» EXERCISE BRIEF:
Look over the entries that follow and work out how many lines contain "Photography". State the number only.

=-=-=-=-=

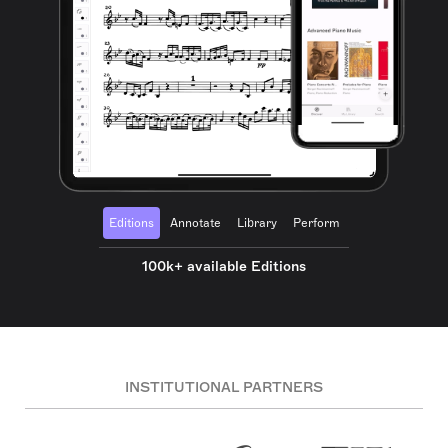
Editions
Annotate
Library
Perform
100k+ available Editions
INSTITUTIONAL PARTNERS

=-=-=-=-=

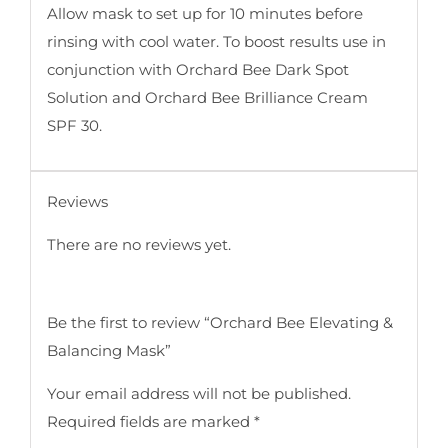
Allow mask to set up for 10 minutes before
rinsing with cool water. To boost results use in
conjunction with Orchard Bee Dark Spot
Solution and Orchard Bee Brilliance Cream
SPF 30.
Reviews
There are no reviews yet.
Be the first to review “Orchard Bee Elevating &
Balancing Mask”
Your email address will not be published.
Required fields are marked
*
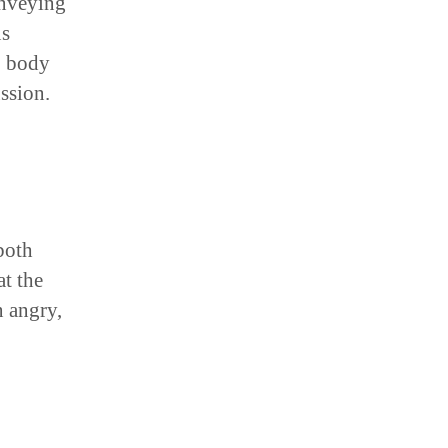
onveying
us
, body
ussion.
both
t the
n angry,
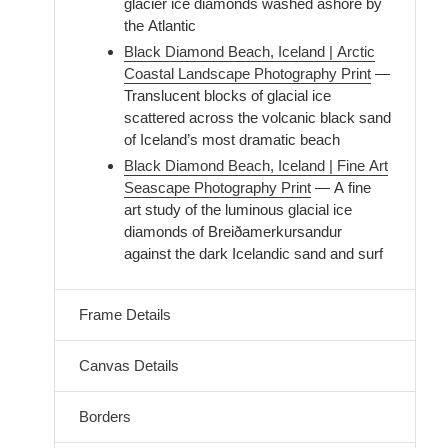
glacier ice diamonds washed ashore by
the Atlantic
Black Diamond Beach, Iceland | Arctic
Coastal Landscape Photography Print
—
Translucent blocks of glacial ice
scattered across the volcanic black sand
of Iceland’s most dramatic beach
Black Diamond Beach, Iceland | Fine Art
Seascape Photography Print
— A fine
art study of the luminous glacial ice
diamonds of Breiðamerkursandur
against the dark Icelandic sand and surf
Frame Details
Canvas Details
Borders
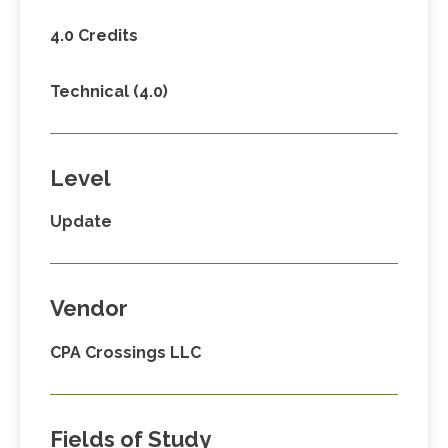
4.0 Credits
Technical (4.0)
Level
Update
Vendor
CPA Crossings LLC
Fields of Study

=-=-=-=-=

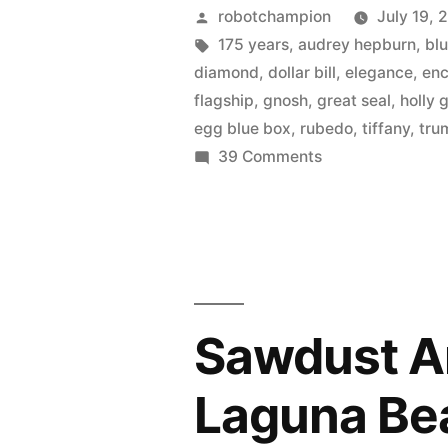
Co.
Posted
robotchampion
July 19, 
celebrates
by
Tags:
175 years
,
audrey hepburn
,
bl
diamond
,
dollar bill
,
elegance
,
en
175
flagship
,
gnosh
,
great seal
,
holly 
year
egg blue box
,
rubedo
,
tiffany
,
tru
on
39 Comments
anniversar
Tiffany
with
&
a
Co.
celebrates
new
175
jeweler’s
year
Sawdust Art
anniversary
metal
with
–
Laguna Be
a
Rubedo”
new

=-=-=-=-=

» WRITTEN SOLUTION:
2